Vendere su eBay da azienda: da dove si comincia

eBay non è il mercatino dell'usato che molti ricordano: per certi prodotti è il canale più forte che un negozio possa avere. Qui trovi cosa serve per partire da azienda, i costi in ordine di grandezza e gli errori da non ripetere.

1. eBay oggi, visto da un negozio italiano

Diciamolo subito: eBay non è «il mercatino dell'usato». Lo era vent'anni fa, nell'immaginario di molti lo è rimasto, ma oggi gran parte di quello che ci si vende è merce nuova, venduta da aziende con partita IVA. E in alcune nicchie eBay è semplicemente il posto dove i clienti vanno a cercare, prima ancora che altrove.

Quali nicchie? Quelle dove conta trovare il pezzo specifico: ricambi auto e moto, ferramenta e utensili, elettronica e componenti, collezionismo, ricondizionato garantito. Chi cerca la pastiglia freno per quella motorizzazione, la resistenza di quella lavatrice o la scheda di quel televisore non passeggia tra le vetrine: cerca il codice, confronta due o tre inserzioni e compra da chi gli ispira fiducia. Se il tuo negozio tratta questo tipo di merce, eBay merita più attenzione di quanta probabilmente gli hai dato finora.

2. Account privato o business?

Se vendi come azienda, la domanda ha una risposta sola: account business, ed è un obbligo, non una preferenza. Le normative europee a tutela dei consumatori impongono a chi vende professionalmente di presentarsi come venditore professionale: dati aziendali visibili, diritto di recesso garantito, condizioni di vendita chiare. Vendere da azienda con un account privato significa esporsi a contestazioni, blocchi dell'account e problemi ben più costosi delle formalità evitate.

Per aprire un account business ti servono poche cose, ma precise:

  • partita IVA e dati aziendali completi (ragione sociale, sede, contatti);
  • il documento d'identità del titolare o del legale rappresentante;
  • un IBAN aziendale su cui ricevere i pagamenti;
  • politiche di reso scritte e conformi alle regole sul recesso.

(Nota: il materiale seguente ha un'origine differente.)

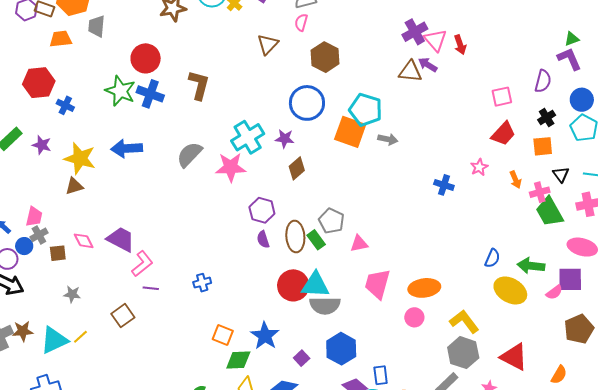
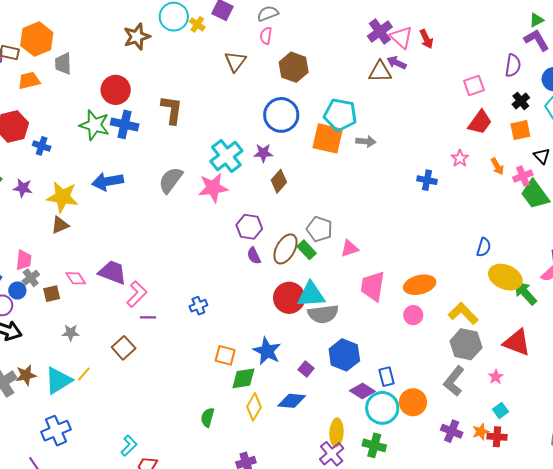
brown ellipse: (295, 237) -> (285, 249), turned 40
green arrow: (531, 266) -> (525, 293), moved, turned 48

La verifica dei dati può richiedere qualche giorno, e farla bene al primo colpo evita attese e blocchi. È lo stesso tipo di burocrazia di Amazon: puoi sbrigarla da solo con un po' di pazienza, oppure lasciarla fare a noi.

3. Tariffe e negozio eBay

La logica dei costi su eBay si regge su due voci principali. La prima è la tariffa d'inserzione: un piccolo importo per pubblicare ogni annuncio. La seconda è la commissione sul valore finale: quando vendi, eBay trattiene una percentuale sul totale pagato dal cliente, con aliquote che variano parecchio da categoria a categoria. Il margine, quindi, va calcolato prima e articolo per articolo — esattamente come su qualsiasi altro marketplace.

Poi ci sono gli abbonamenti «negozio eBay»: un canone mensile che, oltre a una vetrina personalizzata con il tuo nome, include un pacchetto di inserzioni comprese nel prezzo e riduce alcune tariffe. Sotto un certo volume non serve; sopra, conviene quasi sempre. La soglia esatta dipende da quante inserzioni pubblichi e in quali categorie: è un conto da fare con il tuo catalogo davanti, non a spanne.

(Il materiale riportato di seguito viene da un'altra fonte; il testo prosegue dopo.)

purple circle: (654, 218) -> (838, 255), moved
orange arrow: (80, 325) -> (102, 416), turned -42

4. Le inserzioni che funzionano

Su eBay il cliente tipo sa già cosa vuole: il tuo lavoro è fargli capire in tre secondi che ce l'hai tu, e che di te ci si può fidare. In pratica:

  • compatibilità precise per i ricambi: marca, modello, anno, codice originale. Una tabella di compatibilità compilata bene vale più di qualsiasi descrizione poetica, e ti risparmia metà dei resi;
  • foto reali del pezzo che spedisci, non solo immagini di catalogo: chi compra un ricambio o un ricondizionato vuole vedere l'oggetto vero;
  • titoli con codici e modelli, perché è così che la gente cerca: «pompa acqua» più il codice del ricambio, non «ottima pompa per la tua auto»;
  • spedizione tracciata, sempre: costa poco e ti protegge in caso di contestazioni;
  • risposte rapide ai messaggi: su eBay le domande prima dell'acquisto sono la norma, e chi risponde in giornata vende.

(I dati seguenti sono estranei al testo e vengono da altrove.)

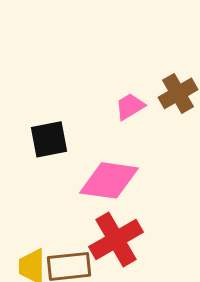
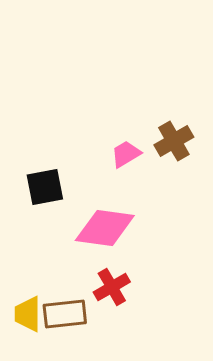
red cross: (116, 239) -> (112, 287), size x0.7

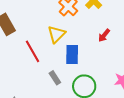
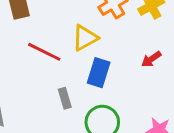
red line: (32, 51) -> (44, 52), turned -50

5. eBay e Amazon: differenze pratiche

Se hai letto la nostra guida su Amazon, la domanda è inevitabile: quale dei due? Risposta pratica. Su eBay hai più contatto diretto col cliente — i messaggi passano da te, il tuo nome è in evidenza, la reputazione che costruisci è tua — e più controllo sull'inserzione: foto, descrizione, condizioni e prezzo sono pagine tue, senza schede condivise con altri venditori. Su Amazon, in cambio, i volumi sono in genere più alti, ma dentro regole più rigide e con meno spazio di manovra.

La buona notizia è che non devi scegliere per forza: molti negozi rendono bene su entrambi, con prodotti diversi — su eBay il ricambio, il tecnico, il pezzo particolare; su Amazon il catalogo che gira veloce. Anche questa è una valutazione da fare sui tuoi numeri, non sulle opinioni di chi grida più forte.

6. Gli errori tipici

  1. Trattarlo come una vetrina morta. Pubblichi trenta inserzioni, non le tocchi più per mesi e concludi che «eBay non funziona». Un canale abbandonato non vende, come un negozio con la vetrina impolverata.
  2. Spedizioni lente. I tempi di gestione su eBay sono dichiarati e misurati: chi promette due giorni e ne impiega cinque colleziona feedback negativi, e i feedback restano lì per sempre.
  3. Ignorare i messaggi. Il cliente eBay scrive prima di comprare, spesso la sera o nel weekend. Se non rispondi, compra da un altro — e la domanda successiva la farà a lui.
  4. Prezzi fotocopiati senza margine. Copiare il prezzo più basso della categoria senza calcolare commissioni e spedizione significa lavorare gratis, o peggio: vendere tanto e perderci su ogni pezzo.

7. Da dove cominciare

Se ti sei riconosciuto nelle nicchie del primo paragrafo, il percorso sensato è breve:

  1. prepara partita IVA, dati aziendali, IBAN e una politica di reso scritta, poi apri l'account business;
  2. scegli 10–20 articoli «da eBay»: pezzi specifici, ricercati, con un margine che regge le commissioni;
  3. costruisci le inserzioni come descritto sopra: compatibilità, foto reali, titoli con i codici;
  4. decidi chi spedisce e chi risponde ai messaggi, ogni giorno, festivi compresi;
  5. dopo qualche mese guarda i numeri e valuta se aprire il negozio eBay e allargare il catalogo.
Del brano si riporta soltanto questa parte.